Muitas vezes a atitude dos pais contribui para incuicar na menina a vergonha de sua aparência física. Uma mulher confessa [1]:
Sofria de um sentimento de inferioridade física alimentado por críticas incessantes em casa. . . Minha mãe, em sua vaidade exagerada, queria sempre ver-me com a melhor aparência e tinha sempre uma porção de pormenores a dizer à costureira a fim de dissimular 'meus defeitos: ombros caídos, ancas avantajadas, traseiro chato, seios fortes demais etc. Tendo tido durante anos o pescoço inchado, não me era permitido mostrá-lo... Eu me envergonhava principalmente de meus pés que, no momento de minha puberdade, eram muito feios; e caçoavam de mim por causa de minha maneira de a n d a r . . . Havia certamente alguma verdade nisso tudo, mas tinham-me tornado tão infeliz, principalmente como backfisch, e eu me sentia às vezes tão intimidada que não sabia absolutamente mais como me conduzir; se encontrava alguém, minha primeira ideia era sempre "se pudesse esconder meus pés!"

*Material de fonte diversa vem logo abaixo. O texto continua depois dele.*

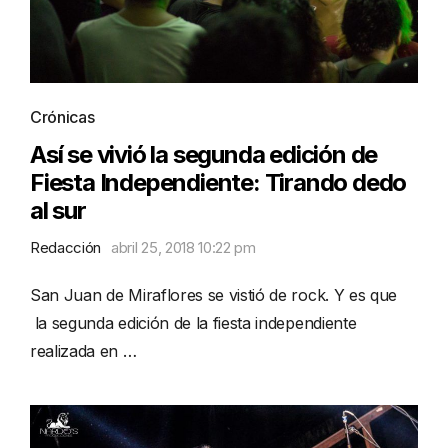
Crónicas
Así se vivió la segunda edición de
Fiesta Independiente: Tirando dedo
al sur
Redacción
abril 25, 2018 10:22 pm
San Juan de Miraflores se vistió de rock. Y es que
la segunda edición de la fiesta independiente
realizada en …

[1] Stekel, A Mulher Fria.
Essa vergonha leva a menina a agir com embaraço, a corar a todo instante; esses rubores aumentam-lhe a timidez e tornam-se eles próprios objeto de uma fobia. Stekel conta, entre outros casos [2], o de uma mulher que "quando moça, corava de maneira tão doentia e violenta que, durante um ano, usou ataduras em volta do rosto alegando dores de dentes".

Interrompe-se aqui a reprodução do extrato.